[Start of Attachment]

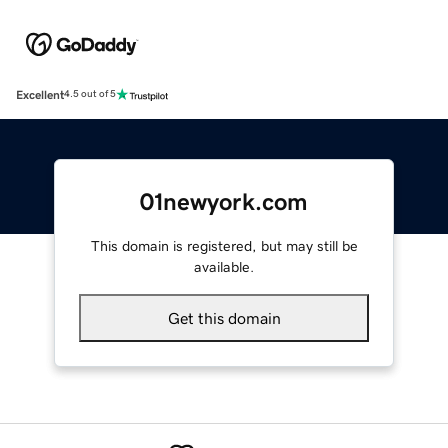
Excellent
4.5 out of 5
01newyork.com
This domain is registered, but may still be
available.
Get this domain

[End of Attachment]

▶ [Exercise goal]:
Could you repeat the entries word for word, skipping the pictures they contain?

▶ [Solved problem]:
Excellent
4.5 out of 5
01newyork.com
This domain is registered, but may still be
available.
Get this domain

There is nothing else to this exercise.